Surfactant-induced morphological evolution of Cu(II) metal organic frameworks: Applicable in picomolar quantification of bilirubin

Abstract

From a clinical point of view, excessive bilirubin (BR) level in the human body can cause diseases such as jaundice, liver failure, and mental disorders. Therefore, a quantitative detection of BR is an important indicator of liver health. In this study, a non-enzymatic detection of BR biosensor is reported based on a tunable morphological structure of various surfactant-capped Cu-metal organic frameworks (Cu-MOFs). The Cu-MOF was prepared by a solvothermal synthetic route. The structures and properties were tuned by varying different surfactants including polyvinylpyrrolidone (PVP), sodium dodecyl sulfate (SDS), cetyltrimethylammonium bromide (CTAB) and sodium hydroxymethylglycinate (SHMG).
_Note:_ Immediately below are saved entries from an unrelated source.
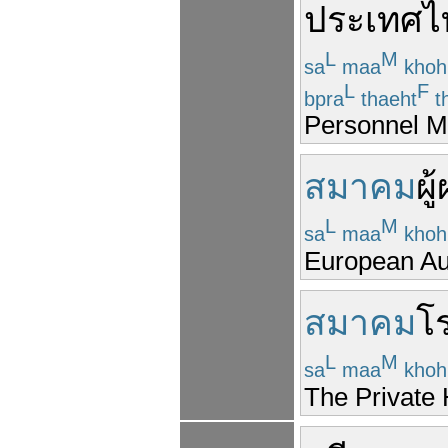
ประเทศไ
L
M
sa
maa
kho
L
F
bpra
thaeht
th
Personnel M
สมาคม
ผู
L
M
sa
maa
kho
European Au
สมาคม
โ
L
M
sa
maa
kho
The Private 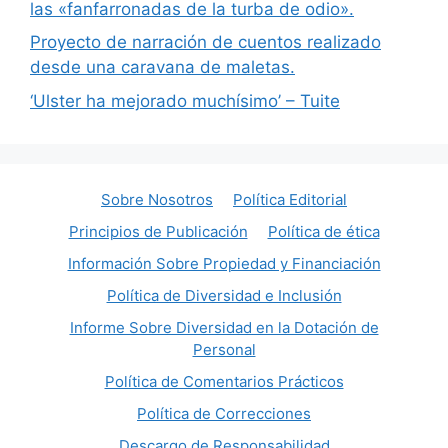
las «fanfarronadas de la turba de odio».
Proyecto de narración de cuentos realizado
desde una caravana de maletas.
‘Ulster ha mejorado muchísimo’ – Tuite
Sobre Nosotros
Política Editorial
Principios de Publicación
Política de ética
Información Sobre Propiedad y Financiación
Política de Diversidad e Inclusión
Informe Sobre Diversidad en la Dotación de
Personal
Política de Comentarios Prácticos
Política de Correcciones
Descargo de Responsabilidad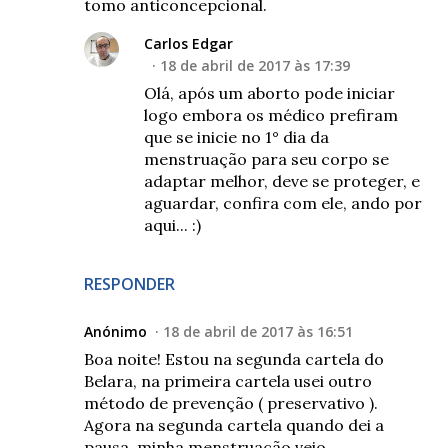
tomo anticoncepcional.
Carlos Edgar
18 de abril de 2017 às 17:39
Olá, após um aborto pode iniciar
logo embora os médico prefiram
que se inicie no 1° dia da
menstruação para seu corpo se
adaptar melhor, deve se proteger, e
aguardar, confira com ele, ando por
aqui... :)
RESPONDER
Anónimo
18 de abril de 2017 às 16:51
Boa noite! Estou na segunda cartela do
Belara, na primeira cartela usei outro
método de prevenção ( preservativo ).
Agora na segunda cartela quando dei a
pausa, minha menstruação veio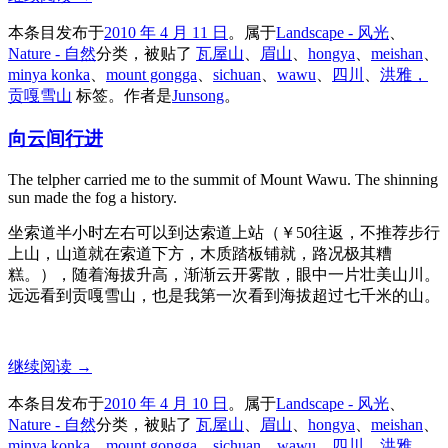
本条目发布于
2010 年 4 月 11 日
。属于
Landscape - 风光
、
Nature - 自然
分类，被贴了
瓦屋山
、
眉山
、
hongya
、
meishan
、
minya konka
、
mount gongga
、
sichuan
、
wawu
、
四川
、
洪雅，
贡嘎雪山
标签。
作者是
Junsong
。
向云间行进
The telpher carried me to the summit of Mount Wawu. The shinning
sun made the fog a history.
坐索道半小时左右可以到达索道上站（￥50往返，不推荐步行
上山，山道就在索道下方，木质踏板铺就，路况极其糟
糕。），随着海拔升高，渐渐云开雾散，眼中一片壮美山川。
远远看到贡嘎雪山，也是我第一次看到海拔超过七千米的山。
继续阅读
→
本条目发布于
2010 年 4 月 10 日
。属于
Landscape - 风光
、
Nature - 自然
分类，被贴了
瓦屋山
、
眉山
、
hongya
、
meishan
、
minya konka
、
mount gongga
、
sichuan
、
wawu
、
四川
、
洪雅，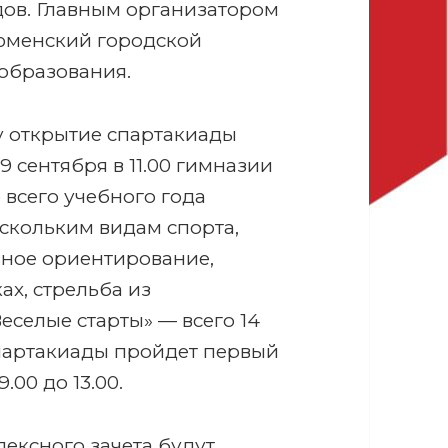
дов. Главным организатором
Тюменский городской
образования.
у открытие спартакиады
9 сентября в 11.00 гимназии
е всего учебного года
ескольким видам спорта,
вное ориентирование,
ах, стрельба из
еселые старты» — всего 14
спартакиады пройдет первый
.00 до 13.00.
ексного зачета будут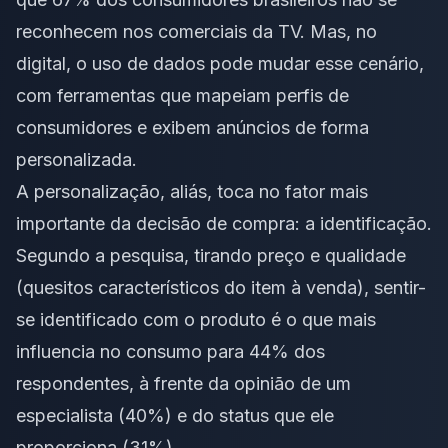
reconhecem nos comerciais da TV
. Mas, no
digital, o uso de dados pode mudar esse cenário,
com ferramentas que mapeiam perfis de
consumidores e exibem anúncios de forma
personalizada.
A personalização, aliás, toca no fator mais
importante da decisão de compra: a identificação.
Segundo a pesquisa, tirando preço e qualidade
(quesitos característicos do item à venda), sentir-
se identificado com o produto é o que mais
influencia no consumo para 44% dos
respondentes, à frente da opinião de um
especialista (40%) e do status que ele
proporciona (31%).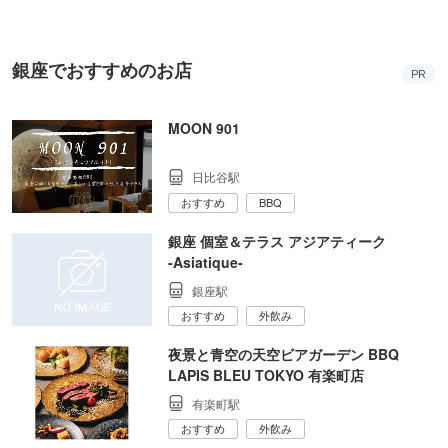
銀座でおすすめのお店
PR
MOON 901
日比谷駅
おすすめ
BBQ
銀座 個室＆テラス アジアティーク
‐Asiatique‐
銀座駅
おすすめ
外飲み
夜景と青空の天空ビアガーデン BBQ
LAPIS BLEU TOKYO 有楽町店
有楽町駅
おすすめ
外飲み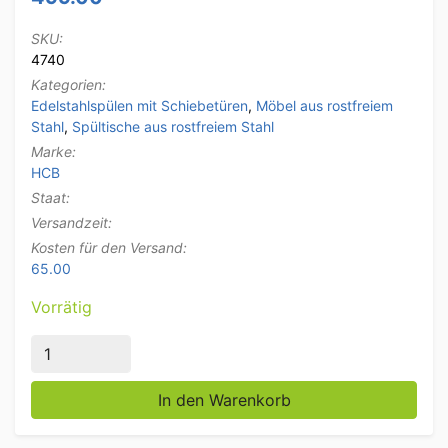
SKU:
4740
Kategorien:
Edelstahlspülen mit Schiebetüren
,
Möbel aus rostfreiem
Stahl
,
Spültische aus rostfreiem Stahl
Marke:
HCB
Staat:
Versandzeit:
Kosten für den Versand:
65.00
Vorrätig
Edelstahlspüle Spülbecken Schiebetüren Premium-lin
In den Warenkorb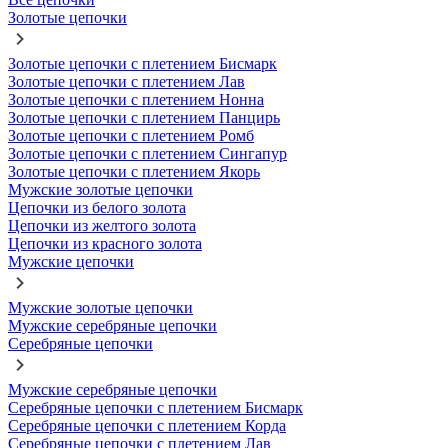
Золотые цепочки
Золотые цепочки с плетением Бисмарк
Золотые цепочки с плетением Лав
Золотые цепочки с плетением Нонна
Золотые цепочки с плетением Панцирь
Золотые цепочки с плетением Ромб
Золотые цепочки с плетением Сингапур
Золотые цепочки с плетением Якорь
Мужские золотые цепочки
Цепочки из белого золота
Цепочки из желтого золота
Цепочки из красного золота
Мужские цепочки
Мужские золотые цепочки
Мужские серебряные цепочки
Серебряные цепочки
Мужские серебряные цепочки
Серебряные цепочки с плетением Бисмарк
Серебряные цепочки с плетением Корда
Серебряные цепочки с плетением Лав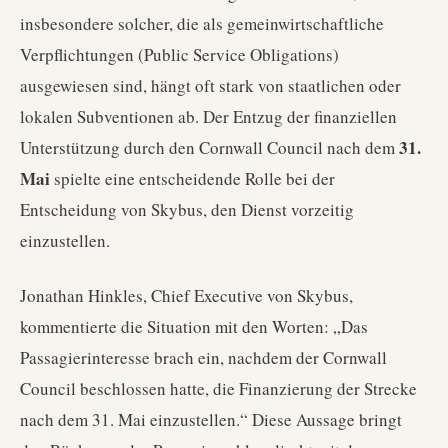
insbesondere solcher, die als gemeinwirtschaftliche
Verpflichtungen (Public Service Obligations)
ausgewiesen sind, hängt oft stark von staatlichen oder
lokalen Subventionen ab. Der Entzug der finanziellen
31.
Unterstützung durch den Cornwall Council nach dem
Mai
spielte eine entscheidende Rolle bei der
Entscheidung von Skybus, den Dienst vorzeitig
einzustellen.
Jonathan Hinkles, Chief Executive von Skybus,
kommentierte die Situation mit den Worten: „Das
Passagierinteresse brach ein, nachdem der Cornwall
Council beschlossen hatte, die Finanzierung der Strecke
nach dem 31. Mai einzustellen.“ Diese Aussage bringt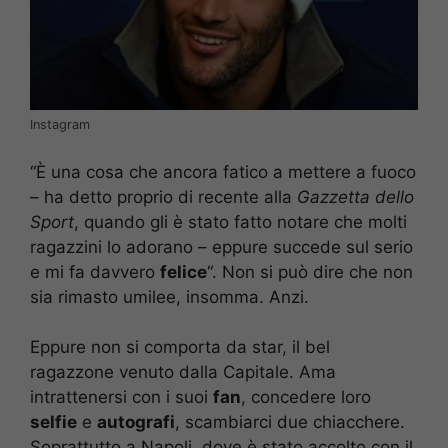
Instagram
“È una cosa che ancora fatico a mettere a fuoco
– ha detto proprio di recente alla
Gazzetta dello
Sport
, quando gli è stato fatto notare che molti
ragazzini lo adorano – eppure succede sul serio
e mi fa davvero
felice
“. Non si può dire che non
sia rimasto umilee, insomma. Anzi.
Eppure non si comporta da star, il bel
ragazzone venuto dalla Capitale. Ama
intrattenersi con i suoi
fan
, concedere loro
selfie
e
autografi
, scambiarci due chiacchere.
Soprattutto a Napoli, dove è stato accolto con il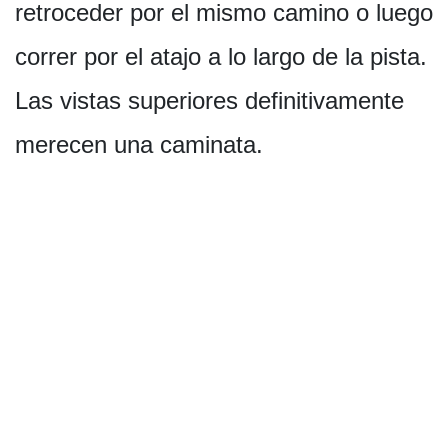
retroceder por el mismo camino o luego
correr por el atajo a lo largo de la pista.
Las vistas superiores definitivamente
merecen una caminata.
The prepared surfactants@Cu-MOFs were monitored by FE-SEM and they showed well-defined colloidosomes, spherical, dot-spherical and sponge-like morphological structures. Under optimized acquisition parameters, the catalytic performance of the different surfactants@Cu-based MOF was as follows: Cu-MOF < SHMG@Cu-MOF < SDS@Cu-MOF < CTAB@Cu-MOF < PVP@Cu-MOF. A wide linear range (1 nM–100 µM) and a low LOD (124 pM) was obtained for BR quantifications at PVP@Cu-MOF/GCE. The PVP@Cu-MOF was shown to be an excellent interference-free electrocatalyst against BR. Finally, the modified electrode was effectively used for the quantitative determination of BR in the sample of biological human fluids, and the obtained results were validated by spectrophotometer method.